Adopting the OpenAPI schema to generate Plaid’s SDKs
Originally posted on the Plaid Engineering Blog while I was part of Plaid’s Developer Experience Team.
The developer experience team focuses on building tools and features that make it as easy as possible for developers to explore our APIs and integrate with Plaid. This year, our team adopted an OpenAPI schema (OAS) as a specification for our API. We launched this schema in beta earlier this year.
Our team is responsible for maintaining three sources of truth for our API that allow developers to build and test their integrations:
- the docs
- our language SDKs, which we call the CLibs (Client Libraries)
- the actual API :)
Over time, we realized keeping all three of these developer-facing surface areas updated and synchronized can be a challenge as our API evolved.
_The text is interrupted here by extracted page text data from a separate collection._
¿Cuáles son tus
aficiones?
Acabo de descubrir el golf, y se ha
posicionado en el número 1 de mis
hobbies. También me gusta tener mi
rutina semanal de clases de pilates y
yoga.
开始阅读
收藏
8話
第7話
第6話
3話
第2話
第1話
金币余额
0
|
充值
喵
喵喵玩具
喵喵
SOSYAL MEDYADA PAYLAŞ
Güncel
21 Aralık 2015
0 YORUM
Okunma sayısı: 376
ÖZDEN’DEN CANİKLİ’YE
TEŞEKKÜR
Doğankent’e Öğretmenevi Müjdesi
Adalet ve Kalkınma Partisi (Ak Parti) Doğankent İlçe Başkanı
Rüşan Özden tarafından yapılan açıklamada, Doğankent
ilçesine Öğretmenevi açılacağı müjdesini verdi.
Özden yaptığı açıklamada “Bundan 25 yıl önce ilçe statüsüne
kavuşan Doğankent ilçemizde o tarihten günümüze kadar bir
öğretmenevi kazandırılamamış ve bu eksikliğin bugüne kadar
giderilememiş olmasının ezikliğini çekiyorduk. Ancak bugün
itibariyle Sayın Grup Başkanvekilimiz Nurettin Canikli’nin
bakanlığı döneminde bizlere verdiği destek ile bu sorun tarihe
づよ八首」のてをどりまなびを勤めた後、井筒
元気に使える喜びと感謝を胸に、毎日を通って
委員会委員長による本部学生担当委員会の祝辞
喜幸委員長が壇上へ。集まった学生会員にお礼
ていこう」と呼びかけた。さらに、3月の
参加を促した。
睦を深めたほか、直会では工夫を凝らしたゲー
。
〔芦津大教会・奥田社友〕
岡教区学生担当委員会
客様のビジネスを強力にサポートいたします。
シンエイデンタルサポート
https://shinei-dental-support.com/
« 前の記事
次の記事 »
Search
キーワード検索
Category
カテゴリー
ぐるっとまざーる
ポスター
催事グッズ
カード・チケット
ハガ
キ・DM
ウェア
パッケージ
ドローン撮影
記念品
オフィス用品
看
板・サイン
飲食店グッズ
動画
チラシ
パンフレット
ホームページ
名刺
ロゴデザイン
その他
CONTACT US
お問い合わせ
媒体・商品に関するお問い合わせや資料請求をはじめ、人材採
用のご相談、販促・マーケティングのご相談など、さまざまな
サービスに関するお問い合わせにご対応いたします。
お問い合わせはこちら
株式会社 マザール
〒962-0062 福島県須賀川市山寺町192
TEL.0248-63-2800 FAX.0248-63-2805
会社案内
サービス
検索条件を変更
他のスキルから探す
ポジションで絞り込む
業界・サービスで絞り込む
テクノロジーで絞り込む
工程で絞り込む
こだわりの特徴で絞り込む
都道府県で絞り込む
Ideally, we wanted one source of truth for our API in order to enforce a consistent experience for external developers, which is why we decided to use an OpenAPI schema as a point of reference to generate the docs, the client libraries, and part of our API.
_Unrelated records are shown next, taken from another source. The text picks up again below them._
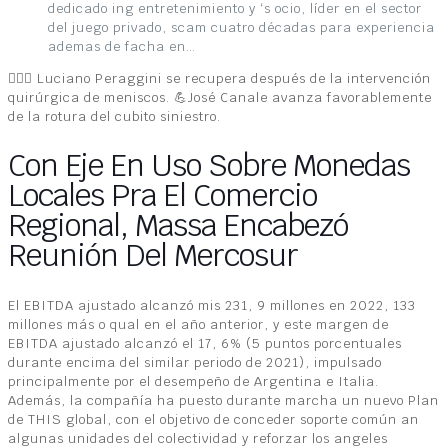
dedicado ing entretenimiento y ‘s ocio, líder en el sector
del juego privado, scam cuatro décadas para experiencia
ademas de facha en…
🤷🏽‍♂️ Luciano Peraggini se recupera después de la intervención
quirúrgica de meniscos. 💪José Canale avanza favorablemente
de la rotura del cubito siniestro.
Con Eje En Uso Sobre Monedas
Locales Pra El Comercio
Regional, Massa Encabezó
Reunión Del Mercosur
El EBITDA ajustado alcanzó mis 231, 9 millones en 2022, 133
millones más o qual en el año anterior, y este margen de
EBITDA ajustado alcanzó el 17, 6% (5 puntos porcentuales
durante encima del similar periodo de 2021), impulsado
principalmente por el desempeño de Argentina e Italia.
Además, la compañía ha puesto durante marcha un nuevo Plan
de THIS global, con el objetivo de conceder soporte común an
algunas unidades del colectividad y reforzar los angeles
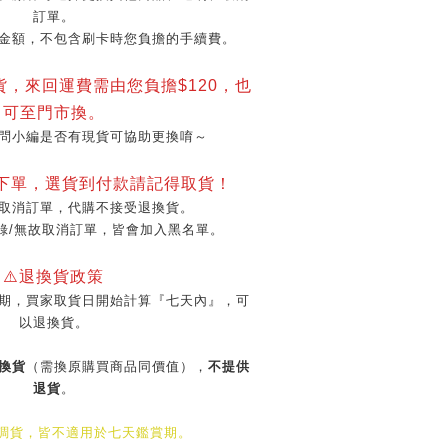
訂單。
金額，不包含刷卡時您負擔的手續費。
貨，來回運費需由您負擔$120，也
可至門市換。
問小編是否有現貨可協助更換唷～
再下單，選貨到付款請記得取貨！
取消訂單，代購不接受退換貨。
錄/無故取消訂單，皆會加入黑名單。
⚠️退換貨政策
期，買家取貨日開始計算『七天內』，可
以退換貨。
換貨
（需換原購買商品同價值），
不提供
退貨
。
/調貨，皆不適用於七天鑑賞期。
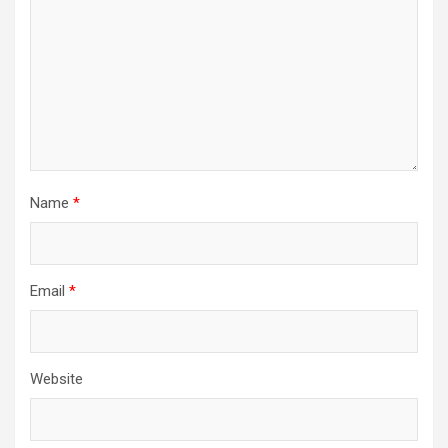
Name
*
Email
*
Website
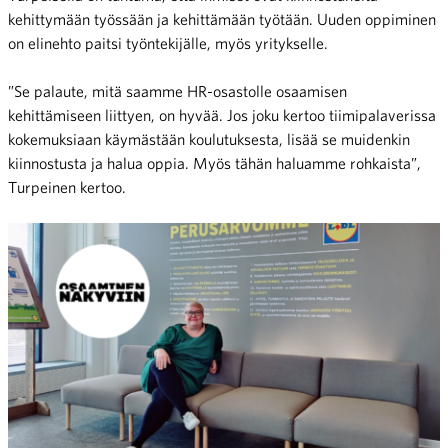
kehittymään työssään ja kehittämään työtään. Uuden oppiminen
on elinehto paitsi työntekijälle, myös yritykselle.
”Se palaute, mitä saamme HR-osastolle osaamisen
kehittämiseen liittyen, on hyvää. Jos joku kertoo tiimipalaverissa
kokemuksiaan käymästään koulutuksesta, lisää se muidenkin
kiinnostusta ja halua oppia. Myös tähän haluamme rohkaista”,
Turpeinen kertoo.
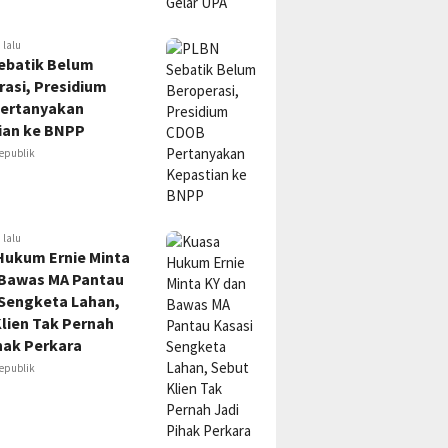
 lalu
ebatik Belum
asi, Presidium
ertanyakan
ian ke BNPP
epublik
 lalu
Hukum Ernie Minta
 Bawas MA Pantau
 Sengketa Lahan,
lien Tak Pernah
hak Perkara
epublik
We learned some valuable lessons along the way that we wanted to document and share so that other teams taking on similar projects could benefit. In this article, I’m going to walk through how we decided to use the OpenAPI schema at a company with an existing API that we are continuously iterating on, challenges we encountered, and how we overcame them.
Philosophy
When we first started generating our SDKs, the bulk of the issues we ran into initially were around making sure our OpenAPI schema was an accurate representation of our API. However, after we resolved most of these issues, we started running into another class of problems – issues with the generated output of the libraries. For dealing with these issues, there were a couple of things we could modify to improve the generated output:
- The actual Plaid API implementation
- OpenAPI schema: sometimes we could use different methods of representing the API within OpenAPI. Also, some features of the OpenAPI version we used weren’t fully implemented by all the code generators – we would abstain from using these features.
- The actual generator implementation: The project that we ended up using for code generation is OpenAPI Tool’s generator. Each code generator is implemented in Java. We could fork the generator and modify this implementation to fit our needs.
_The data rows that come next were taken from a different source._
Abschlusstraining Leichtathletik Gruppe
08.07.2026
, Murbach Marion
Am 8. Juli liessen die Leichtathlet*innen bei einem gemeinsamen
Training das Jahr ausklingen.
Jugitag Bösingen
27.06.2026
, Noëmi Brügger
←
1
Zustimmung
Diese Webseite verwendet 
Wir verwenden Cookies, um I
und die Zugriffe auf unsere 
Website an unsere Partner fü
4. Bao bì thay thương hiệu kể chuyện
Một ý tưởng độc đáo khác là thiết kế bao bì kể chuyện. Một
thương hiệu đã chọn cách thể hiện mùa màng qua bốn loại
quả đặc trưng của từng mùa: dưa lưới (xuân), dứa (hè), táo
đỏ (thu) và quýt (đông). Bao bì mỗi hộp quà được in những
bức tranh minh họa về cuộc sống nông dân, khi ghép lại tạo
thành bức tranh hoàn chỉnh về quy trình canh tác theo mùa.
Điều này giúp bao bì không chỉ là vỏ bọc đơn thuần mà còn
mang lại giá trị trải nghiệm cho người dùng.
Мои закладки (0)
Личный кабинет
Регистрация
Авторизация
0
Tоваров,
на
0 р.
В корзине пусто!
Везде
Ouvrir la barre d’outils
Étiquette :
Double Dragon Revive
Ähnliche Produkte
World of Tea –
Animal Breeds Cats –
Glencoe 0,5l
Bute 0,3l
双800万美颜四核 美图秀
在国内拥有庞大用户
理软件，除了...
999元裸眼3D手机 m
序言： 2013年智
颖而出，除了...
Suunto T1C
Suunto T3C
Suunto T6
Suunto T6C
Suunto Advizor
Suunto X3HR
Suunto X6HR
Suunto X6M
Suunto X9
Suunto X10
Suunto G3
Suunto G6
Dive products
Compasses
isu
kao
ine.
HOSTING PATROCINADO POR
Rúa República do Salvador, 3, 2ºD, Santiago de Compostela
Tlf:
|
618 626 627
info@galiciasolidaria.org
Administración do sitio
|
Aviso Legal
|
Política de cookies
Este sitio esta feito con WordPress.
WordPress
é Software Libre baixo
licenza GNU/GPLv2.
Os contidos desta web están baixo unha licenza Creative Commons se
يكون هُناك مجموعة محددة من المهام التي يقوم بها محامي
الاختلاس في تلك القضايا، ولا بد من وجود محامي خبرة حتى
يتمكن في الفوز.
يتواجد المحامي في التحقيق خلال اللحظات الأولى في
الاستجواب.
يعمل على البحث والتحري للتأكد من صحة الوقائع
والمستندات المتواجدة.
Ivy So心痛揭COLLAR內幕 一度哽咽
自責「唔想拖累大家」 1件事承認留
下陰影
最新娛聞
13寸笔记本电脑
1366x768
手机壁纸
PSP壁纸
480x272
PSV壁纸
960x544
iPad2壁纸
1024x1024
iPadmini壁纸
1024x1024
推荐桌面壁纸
- Templates: The code generators use mustache templates for each language. While we couldn’t completely change the output code by modifying templates, we could easily add helper methods or slightly change patterns.
- Generator parameters: the generator we used had a long list of parameters you can configure, such as
packageName
,version
, and others. Some of these parameters can drastically affect code output. - Pre-processing or post-processing the schema or code. For example, we could use scripts to insert in new files like a README.md or modify import paths with a find-and-replace.
We wanted to see how feasible modifying the OpenAPI Tools generator was to fit our purposes. We embarked on a short project to try to match our existing plaid-python library through generation by making sweeping adjustments to the Java implementation. We found that our changes were all pretty brittle as matching the questionable patterns in the old plaid-python library was difficult and arbitrary. For example, some endpoints were ordered by product, so /transactions/get
would be client.Transactions.get(...)
. This requirement was enforced inconsistently at times; for example, /accounts/balance/get
’s method signature was client.Balance.get
. This made it difficult to generate code that fit the existing library perfectly. Matching parameter ordering was also near to impossible without a ton of one-off generator edits.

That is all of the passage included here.